I am an incoming CS Ph.D. student at the University of Southern California (Fight On!), co-advised by Prof. Yue Wang and Prof. Daniel Seita. I am currently an AI Resident at the FPT Software AI Center, working closely with Prof. Anh Nguyen. Previously, I graduated with a bachelor's degree in Computer Science at Ho Chi Minh City University of Science. These days, my research interest lies in the intersection of Robotics, Multimodal Learning, and Generative Modeling.
2024-12: I accept the CS Ph.D. offer from the University of Southern California for Fall 2025. I will work with Prof. Yue Wang and Prof. Daniel Seita! 🦾 🦿
2024-12: I attend ACCV 2024, hosted in my home country. My beloved Hanoi! 🇻🇳 ⛩️
2024-09: I attend ECCV 2024 in-person and give one oral and one poster presentation. Hello Milan! 🇮🇹 🤌
2024-07: One paper on language-driven 6-DoF grasp detection gets accepted to ECCV 2024 as Oral presentation!!!
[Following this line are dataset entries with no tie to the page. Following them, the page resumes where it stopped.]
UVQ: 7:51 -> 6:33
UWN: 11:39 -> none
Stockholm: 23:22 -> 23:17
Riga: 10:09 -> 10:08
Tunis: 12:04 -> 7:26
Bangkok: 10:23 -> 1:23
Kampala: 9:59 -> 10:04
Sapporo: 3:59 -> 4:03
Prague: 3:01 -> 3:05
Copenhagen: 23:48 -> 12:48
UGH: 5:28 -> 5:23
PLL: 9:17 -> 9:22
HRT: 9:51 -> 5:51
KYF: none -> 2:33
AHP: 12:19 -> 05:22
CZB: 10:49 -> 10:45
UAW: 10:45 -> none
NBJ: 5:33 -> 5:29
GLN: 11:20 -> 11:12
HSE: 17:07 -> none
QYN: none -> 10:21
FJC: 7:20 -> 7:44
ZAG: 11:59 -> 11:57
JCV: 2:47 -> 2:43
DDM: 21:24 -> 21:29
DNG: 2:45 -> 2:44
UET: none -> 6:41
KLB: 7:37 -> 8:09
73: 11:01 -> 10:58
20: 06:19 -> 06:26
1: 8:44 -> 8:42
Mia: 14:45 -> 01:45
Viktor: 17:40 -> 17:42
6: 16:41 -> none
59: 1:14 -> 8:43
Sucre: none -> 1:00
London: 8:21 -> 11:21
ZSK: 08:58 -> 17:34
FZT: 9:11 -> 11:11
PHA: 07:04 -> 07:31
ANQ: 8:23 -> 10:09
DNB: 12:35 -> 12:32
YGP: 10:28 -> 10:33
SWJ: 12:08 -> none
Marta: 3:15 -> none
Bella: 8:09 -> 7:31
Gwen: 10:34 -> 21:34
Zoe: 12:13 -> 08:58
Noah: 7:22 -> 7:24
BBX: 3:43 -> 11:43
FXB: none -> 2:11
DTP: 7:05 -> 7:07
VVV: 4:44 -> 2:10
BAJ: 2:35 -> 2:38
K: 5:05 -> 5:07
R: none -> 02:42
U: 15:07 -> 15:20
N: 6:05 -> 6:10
2024-06: One paper on crowd navigation gets accepted to IROS 2024.
2024-01: Two papers on text-based affordance-pose learning and open-vocab affordance detection get accepted to ICRA 2024.
2023-09: One paper on language-driven scene synthesis gets accepted to NeurIPS 2023.
2023-09: I attend IROS 2023 in-person and give one oral and one poster presentation. First time abroad, Hello Michigan!!! 🇺🇸 🌆
2023-09: Our paper is nominated for best overall paper and best student paper awards at IROS 2023!!! This is a great honor!
2023-06: One paper on open-vocabulary affordance detection gets accepted to IROS 2023.
We introduce a novel diffusion model incorporating the new concept of negative prompt guidance learning to tackle the task of 6-DoF grasp detection in cluttered point clouds.
We introduce HabiCrowd, a new dataset and benchmark for crowd-aware visual navigation that surpasses other benchmarks in terms of human diversity and computational utilization.
We address the task of language-driven affordance-pose detection in 3D point clouds. Our method simultaneously detect open-vocabulary affordances and generate affordance-specific 6-DoF poses.
We introduce Language-Driven Scene Synthesis task, which involves the leverage of human-input text prompts to generate physically plausible and semantically reasonable objects.